Rosemont–La Petite-Patrie

Candidats dans Rosemont : Que comptez-vous faire pour contrer la corruption?

(Thinkstock)

Léo Fradette, CAQ

Le gouvernement du Québec, ses composantes et toute la classe politique doivent regagner la confiance de la population. La Loi 1 d’un gouvernement de la Coalition Avenir Québec portera sur la création d’un poste de commissaire à l’intégrité, non seulement pour l’Assemblée nationale, mais pour les élus municipaux également. Toutes les règles d’attribution des contrats publiques seront révisées.

Ce n’est que l’hiver dernier que les libéraux ont cédé aux demandes fusant de toute part dans la population, le monde municipal et politique en créant la Commission Charbonneau. Et c’est probablement pour ne pas avoir à subir les contrecoups de la commission que le gouvernement Charest a déclenché des élections hâtivement. La CAQ s’engage résolument à prendre les mesures nécessaires pour faire le ménage.

Madwa-Nika Phanord-Cadet, PLQ

Le gouvernement libéral a mis en place des mesures coriaces pour lutter contre la corruption et la collusion. Nous avons créé l’unité anticollusion, l’unité permanente anticorruption, mis en place une commission d’enquête et adoptés plus d’une dizaine de lois. Aujourd’hui, des centaines de personnes travaillent quotidiennement pour barrer la route aux criminels.

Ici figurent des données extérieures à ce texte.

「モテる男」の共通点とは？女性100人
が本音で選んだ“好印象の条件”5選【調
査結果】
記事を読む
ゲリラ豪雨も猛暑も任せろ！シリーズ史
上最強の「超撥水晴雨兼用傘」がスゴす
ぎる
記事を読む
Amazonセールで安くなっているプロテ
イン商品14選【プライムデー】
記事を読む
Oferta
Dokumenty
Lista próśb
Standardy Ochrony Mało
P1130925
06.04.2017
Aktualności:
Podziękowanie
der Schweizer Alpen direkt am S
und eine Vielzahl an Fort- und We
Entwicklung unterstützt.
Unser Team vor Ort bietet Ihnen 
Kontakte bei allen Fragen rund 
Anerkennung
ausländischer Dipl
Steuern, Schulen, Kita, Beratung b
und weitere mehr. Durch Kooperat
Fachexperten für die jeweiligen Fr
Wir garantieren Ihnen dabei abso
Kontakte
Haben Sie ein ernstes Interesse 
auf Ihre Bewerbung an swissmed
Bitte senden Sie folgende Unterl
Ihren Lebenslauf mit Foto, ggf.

Dans notre prochain mandat, nous poursuivrons les efforts déjà entrepris. L’équipe libérale peut compter sur des candidats solides comme Lise Thériault, Robert Dutil, Robert Poëti, Gilles Ouimet, Guy Ouellette et Jean Rousselle pour continuer le ménage. Peu importe votre allégeance politique et le domaine dans lequel vous travaillez, personne n’est au-dessus des lois.

Jean-François Lisée, PQ

Le PQ a une tradition éprouvée de lutte contre la corruption. René Lévesque et son équipe ont fait un grand ménage en 1976, on va en refaire tout un en 2012. C’est grâce à l’équipe du PQ que beaucoup de scandales ont été connus depuis deux ans. François Legault reprochait même au PQ de poser trop de questions sur la corruption au gouvernement! Si on l’avait écouté, Charest ne se serait pas senti obligé d’embaucher Duchesneau!

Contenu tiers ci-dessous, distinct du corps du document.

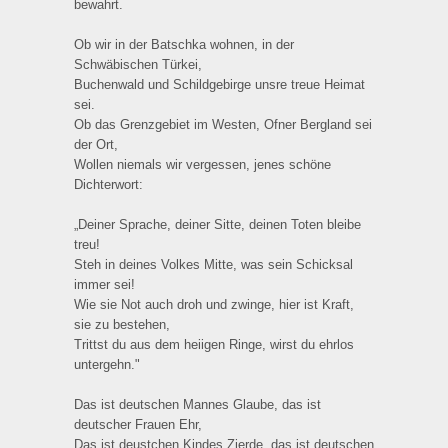
bewahrt.
Ob wir in der Batschka wohnen, in der
Schwäbischen Türkei,
Buchenwald und Schildgebirge unsre treue Heimat
sei.
Ob das Grenzgebiet im Westen, Ofner Bergland sei
der Ort,
Wollen niemals wir vergessen, jenes schöne
Dichterwort:
„Deiner Sprache, deiner Sitte, deinen Toten bleibe
treu!
Steh in deines Volkes Mitte, was sein Schicksal
immer sei!
Wie sie Not auch droh und zwinge, hier ist Kraft,
sie zu bestehen,
Trittst du aus dem heiigen Ringe, wirst du ehrlos
untergehn."
Das ist deutschen Mannes Glaube, das ist
deutscher Frauen Ehr,
Das ist deustchen Kindes Zierde, das ist deutschen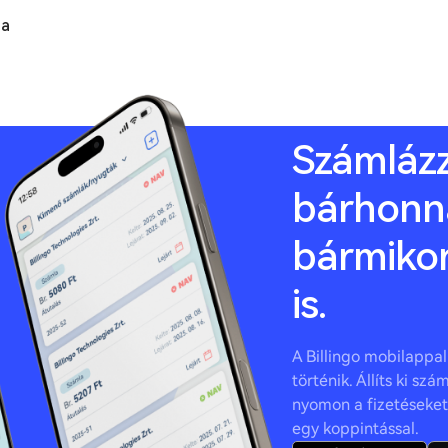
ia
Számláz
bárhonn
bármikor
is.
A Billingo mobilappal 
történik. Állíts ki sz
nyomon a fizetéseket,
egy koppintással.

Pour fermer la porte de la politique aux profiteurs, on va limiter à 100$ les contributions aux partis politiques, on va limiter à trois les mandats des maires de villes de plus de 5000 habitants. Au niveau national, les élections vont être à date fixe et le Vérificateur général va pouvoir regarder les contrats donnés par les sociétés d’État, dont Hydro-Québec. On veut rendre le Québec aussi propre que le souhaitait René Lévesque.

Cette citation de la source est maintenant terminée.